It’s an old story and very widespread. It happens every day in every sector of our economy. It’s a marriage made in hell and the ceremony took place centuries ago, when the state sanctioned monopoly, giving them a license to kill.

“Pharma has lost its pricing power in many countries, as evidenced by reimbursement authorities’ willingness to delay or outright deny access to drugs whose costs are deemed unacceptable. Now, the availability of a costly drug in the U.S. that could be given to millions of people has sparked the strongest backlash against drug pricing the industry has yet faced – in the last major market where the government has not adopted any form of drug price controls, according to the U.S. Department of Commerce.

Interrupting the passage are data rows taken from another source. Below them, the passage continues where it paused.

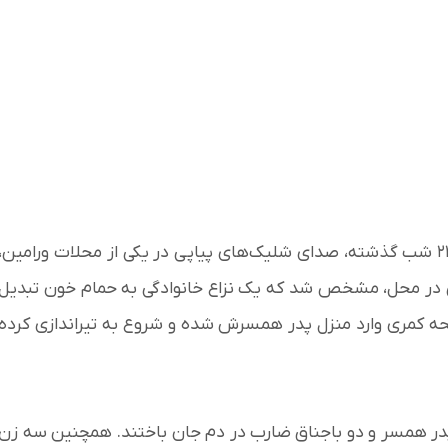
جزئیات حادثه شبانه: حوالی ساعت ۲۲ شب گذشته، صدای شلیک‌های پیاپی در یکی از محلات ورامین،
می در محل، مشخص شد که یک نزاع خانوادگی به حمام خون تبدیل
حه کمری وارد منزل پدر همسرش شده و شروع به تیراندازی کرده
نه، پدر همسر و دو باجناق ضارب در دم جان باختند. همچنین سه زن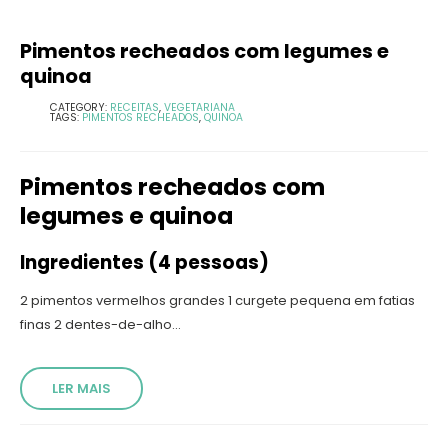
Pimentos recheados com legumes e
quinoa
CATEGORY:
RECEITAS
,
VEGETARIANA
TAGS:
PIMENTOS RECHEADOS
,
QUINOA
Pimentos recheados com
legumes e quinoa
Ingredientes (4 pessoas)
2 pimentos vermelhos grandes 1 curgete pequena em fatias
finas 2 dentes-de-alho...
LER MAIS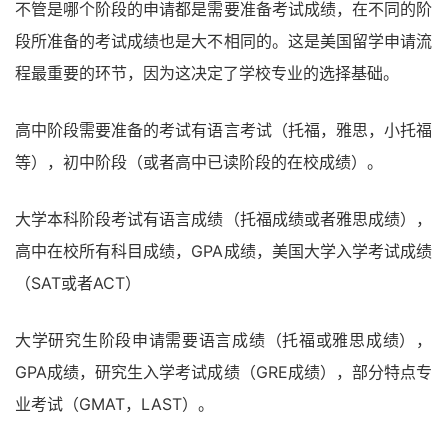
不管是哪个阶段的申请都是需要准备考试成绩，在不同的阶
段所准备的考试成绩也是大不相同的。这是美国留学申请流
程最重要的环节，因为这决定了学校专业的选择基础。
高中阶段需要准备的考试有语言考试（托福，雅思，小托福
等），初中阶段（或者高中已读阶段的在校成绩）。
大学本科阶段考试有语言成绩（托福成绩或者雅思成绩），
高中在校所有科目成绩，GPA成绩，美国大学入学考试成绩
（SAT或者ACT）
大学研究生阶段申请需要语言成绩（托福或雅思成绩），
GPA成绩，研究生入学考试成绩（GRE成绩），部分特点专
业考试（GMAT，LAST）。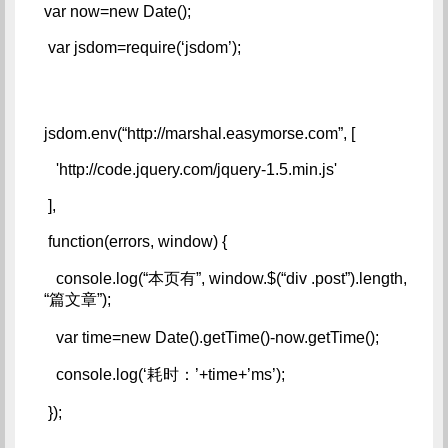
var now=new Date();   
 var jsdom=require(‘jsdom’);
jsdom.env(“http://marshal.easymorse.com”, [   
   'http://code.jquery.com/jquery-1.5.min.js'   
 ],   
 function(errors, window) {   
   console.log(“本页有”, window.$(“div .post”).length, 
“篇文章”);   
   var time=new Date().getTime()-now.getTime();   
   console.log(‘耗时：’+time+’ms’);   
 });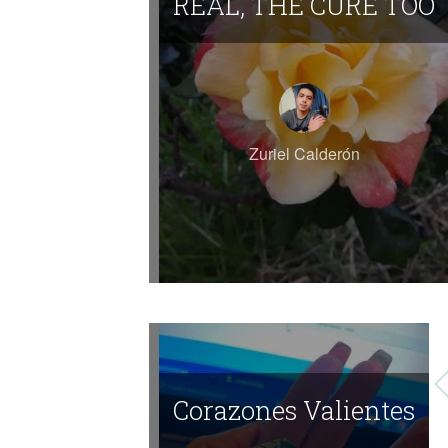
REAL, THE CURE TOO
Zuriel Calderón
Corazones Valientes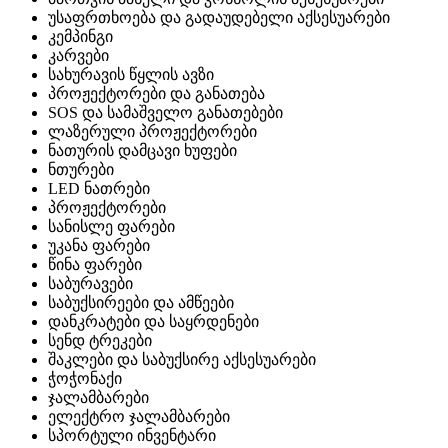
უსაფრთხოება და გადაუდებელი აქსესუარები
კემპინგი
კარვები
სახურავის წყლის ავზი
პროჟექტორები და განათება
SOS და სამაშველო განათებები
ლაზერული პროჟექტორები
ნათურის დამცავი ხუფები
ნთურები
LED ნათრები
პროჟექტორები
სანისლე ფარები
უკანა ფარები
წინა ფარები
საბურავები
საბუქსირეები და ამწეები
დანკრატები და საყრდენები
სენდ ტრეკები
შაკლები და საბუქსირე აქსესუარები
ჭოჭონაქი
ჯალამბარები
ელექტრო ჯალამბარები
სპორტული ინვენტარი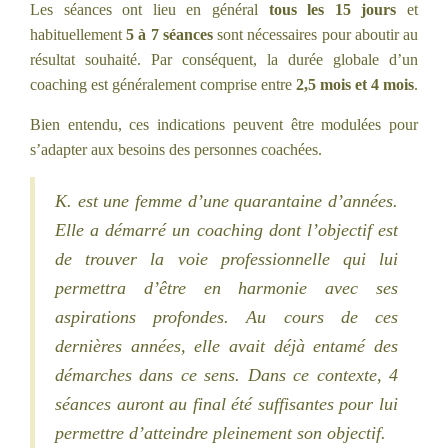
Les séances ont lieu en général
tous les 15 jours
et
habituellement
5 à 7 séances
sont nécessaires pour aboutir au
résultat souhaité. Par conséquent, la durée globale d’un
coaching est généralement comprise entre
2,5 mois et 4 mois
.
Bien entendu, ces indications peuvent être modulées pour
s’adapter aux besoins des personnes coachées.
K. est une femme d’une quarantaine d’années.
Elle a démarré un coaching dont l’objectif est
de trouver la voie professionnelle qui lui
permettra d’être en harmonie avec ses
aspirations profondes. Au cours de ces
dernières années, elle avait déjà entamé des
démarches dans ce sens. Dans ce contexte, 4
séances auront au final été suffisantes pour lui
permettre d’atteindre pleinement son objectif.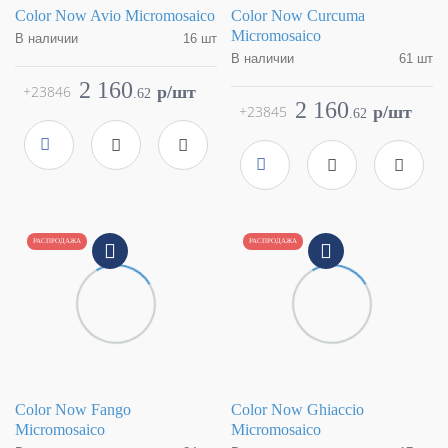
Color Now Avio Micromosaico
Color Now Curcuma
Micromosaico
В наличии
16 шт
В наличии
61 шт
Коллекция
Color Now
Фабрика
FAP Ceramiche
Коллекция
Color Now
2 160
+23846
p/шт
.
62
Страна
Италия
Фабрика
FAP Ceramiche
2 160
+23845
p/шт
.
62
Размер
30,5x30,5
Страна
Италия
Цвет
синий
Размер
30,5x30,5
Поверхность
матовая
Цвет
светло-коричневый
Артикул
fMS8
Поверхность
матовая
Артикул
fMTL
РАСПРОДАЖА
РАСПРОДАЖА
Color Now Fango
Color Now Ghiaccio
Micromosaico
Micromosaico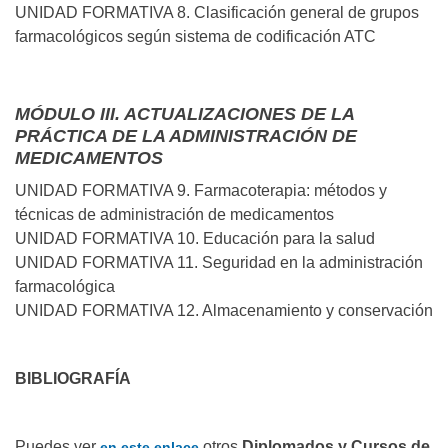
UNIDAD FORMATIVA 8. Clasificación general de grupos
farmacológicos según sistema de codificación ATC
MÓDULO III. ACTUALIZACIONES DE LA
PRÁCTICA DE LA ADMINISTRACIÓN DE
MEDICAMENTOS
UNIDAD FORMATIVA 9. Farmacoterapia: métodos y
técnicas de administración de medicamentos
UNIDAD FORMATIVA 10. Educación para la salud
UNIDAD FORMATIVA 11. Seguridad en la administración
farmacológica
UNIDAD FORMATIVA 12. Almacenamiento y conservación
BIBLIOGRAFÍA
Puedes ver
otros
Diplomados y Cursos de
en este enlace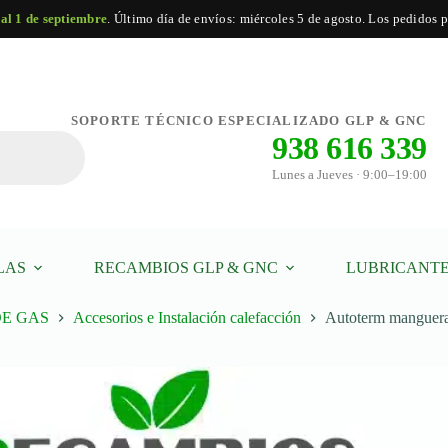
 al 1 de septiembre
. Último día de envíos: miércoles 5 de agosto. Los pedidos po
Autoterm
Añadir al carrito
manguera
SOPORTE TÉCNICO ESPECIALIZADO GLP & GNC
de
938 616 339
agua
de
Lunes a Jueves · 9:00–19:00
refrigeración
2m,
conjunto
P3485
cantidad
LAS
RECAMBIOS GLP & GNC
LUBRICANTE
DE GAS
Accesorios e Instalación calefacción
Autoterm manguera 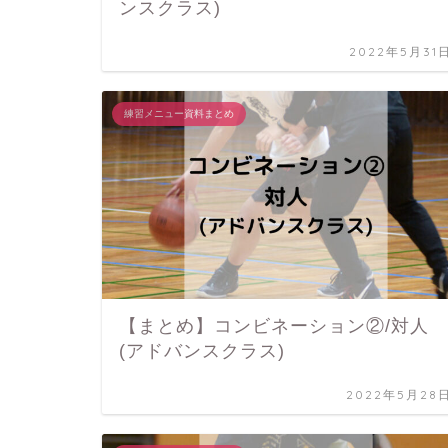
ンスクラス)
2022年5月31
練習メニュー資料まとめ
【まとめ】コンビネーション②/対人
(アドバンスクラス)
2022年5月28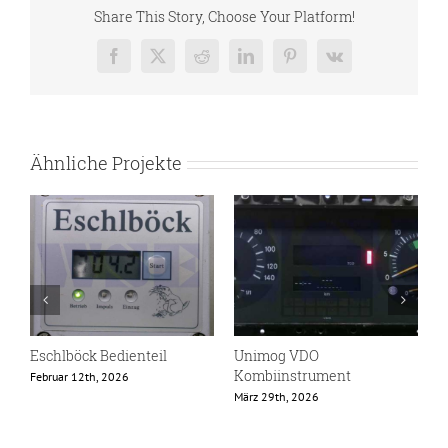
Share This Story, Choose Your Platform!
Facebook
X
Reddit
LinkedIn
Pinterest
Vk
Ähnliche Projekte
Eschlböck Bedienteil
Unimog VDO
L
Kombiinstrument
Februar 12th, 2026
F
März 29th, 2026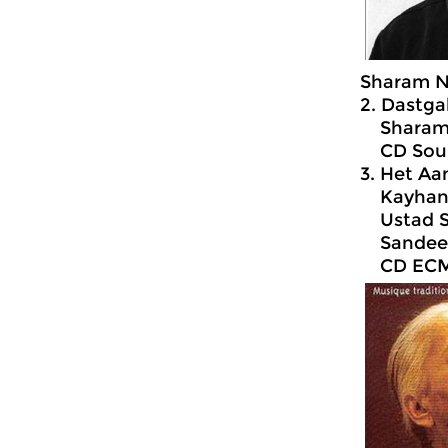
Sharam N
2. Dastg
Sharam N
CD Sound
3. Het Aa
Kayhan 
Ustad Sh
Sandeep 
CD ECM 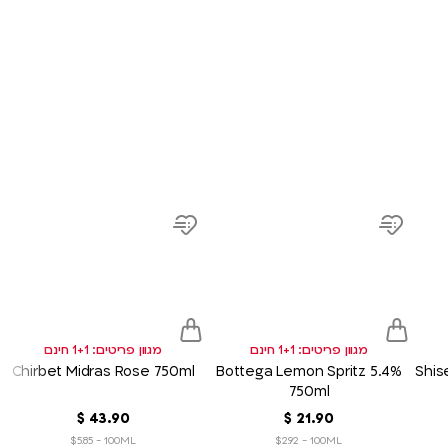
product
product
prod
link
link
link
d
Add
Add
to
to
sh
wish
wish
list
list
מגוון פריטים: 1+1 חינם
מגוון פריטים: 1+1 חינם
Chirbet Midras Rose 750ml
Bottega Lemon Spritz 5.4%
Shis
750ml
90
.
21
‏
$
90
.
43
‏
$
$5.85 - 100ML
$2.92 - 100ML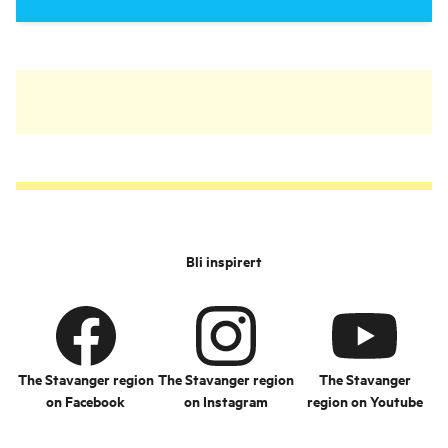
Bli inspirert
The Stavanger region
The Stavanger region
The Stavanger
on Facebook
on Instagram
region on Youtube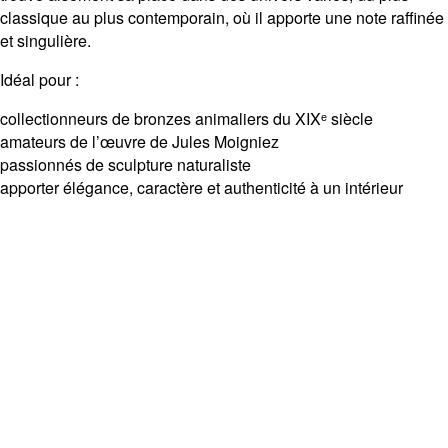
classique au plus contemporain, où il apporte une note raffinée
et singulière.
Idéal pour :
collectionneurs de bronzes animaliers du XIXᵉ siècle
amateurs de l’œuvre de Jules Moigniez
passionnés de sculpture naturaliste
apporter élégance, caractère et authenticité à un intérieur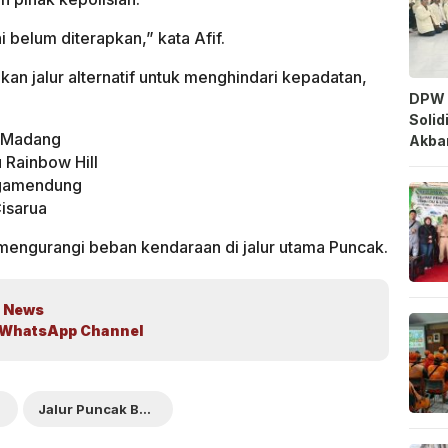
i belum diterapkan,” kata Afif.
n jalur alternatif untuk menghindari kepadatan,
DPW 
Solid
n Madang
Akbar
 Rainbow Hill
gamendung
isarua
uk mengurangi beban kendaraan di jalur utama Puncak.
 News
WhatsApp Channel
gor
Jalur Puncak Bogor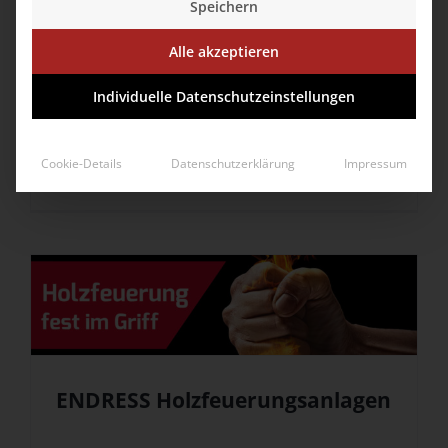
Speichern
Alle akzeptieren
Individuelle Datenschutzeinstellungen
ASEDO
Cookie-Details
Datenschutzerklärung
Impressum
ENDRESS Holzfeuerungsanlagen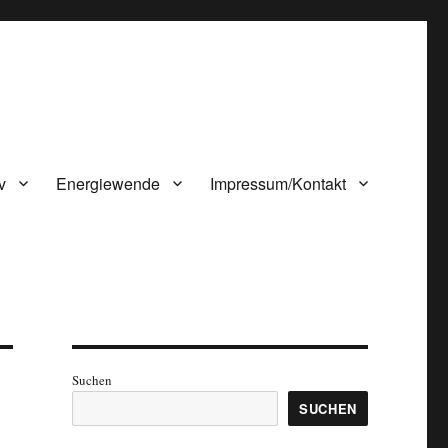
v
Energiewende
Impressum/Kontakt
Suchen
SUCHEN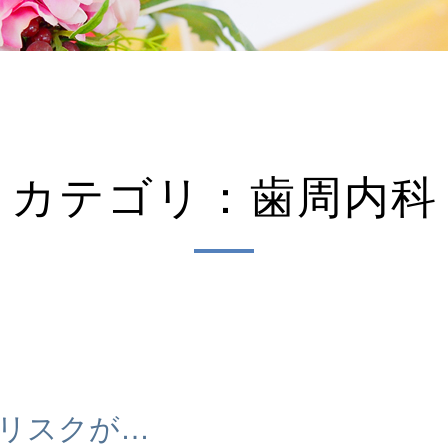
カテゴリ：歯周内科
リスクが…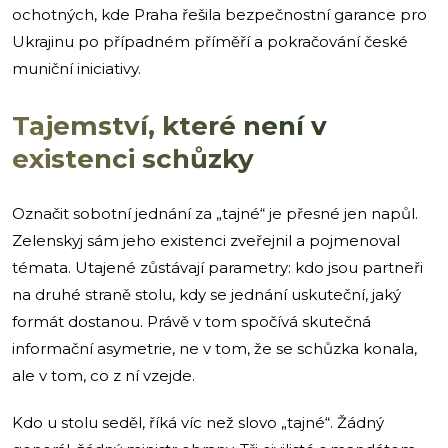
ochotných, kde Praha řešila bezpečnostní garance pro
Ukrajinu po případném příměří a pokračování české
muniční iniciativy.
Tajemství, které není v
existenci schůzky
Označit sobotní jednání za „tajné“ je přesné jen napůl.
Zelenskyj sám jeho existenci zveřejnil a pojmenoval
témata. Utajené zůstávají parametry: kdo jsou partneři
na druhé straně stolu, kdy se jednání uskuteční, jaký
formát dostanou. Právě v tom spočívá skutečná
informační asymetrie, ne v tom, že se schůzka konala,
ale v tom, co z ní vzejde.
Kdo u stolu seděl, říká víc než slovo „tajné“. Žádný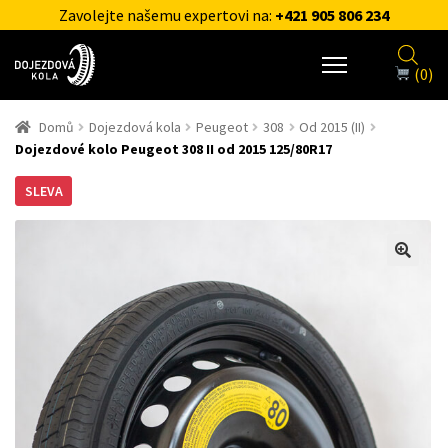
Zavolejte našemu expertovi na:
+421 905 806 234
(0)
Domů
Dojezdová kola
Peugeot
308
Od 2015 (II)
Dojezdové kolo Peugeot 308 II od 2015 125/80R17
SLEVA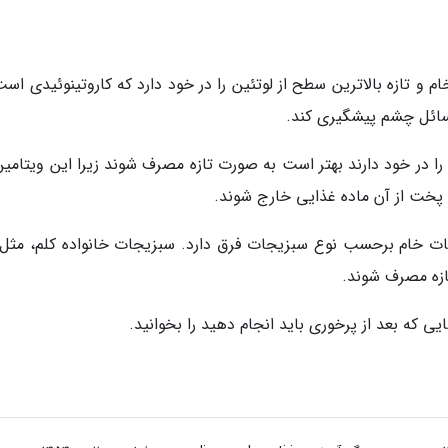
 تازه بالاترین سطح از لوتئین را در خود دارد که کاروتینوئیدی است
 مسائل چشم پیشگیری کند.
واد غذایی که سطح بالایی از ویتامین های B و C را در خود دارند بهتر است به صورت تازه مصرف شوند زیرا این ویتا
خت از آن ماده غذایی خارج شوند.
ات خام برحسب نوع سبزیجات فرق دارد. سبزیجات خانواده کلم، مثل 
ازه مصرف شوند.
ی که بعد از پرخوری باید انجام دهید را بخوانید.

Last year, in “Facing Reality,” Back to Schoolargued biopharma companies can no longer assume the market will support premium pricing, even for drugs that deliver meaningful and measurable improvements over the standard of care.

This year, BioCentury’s 22nd Back to School essay goes on to argue that the last bastion of free pricing is crumbling, and biotech and pharma had better start experimenting with new pricing models based on value for money while they still have the chance.”

* * *

“A new model would recognize that for payers, patients, and physicians, each outcome — a month of disease freedom, or avoidance of an adverse event, or maintenance of target blood pressure, HbA1c or cholesterol — has a value, no matter how they get there. These health benefits are what the stakeholders really want when they prescribe or buy a drug — not a quantity of pills or injections.

Back to School proposes that price be based on the patient- and payer-defined value of the outcomes a drug is expected to deliver. This would divorce pricing and reimbursement from the costs to develop and manufacture drugs, and better align stakeholder incentives.”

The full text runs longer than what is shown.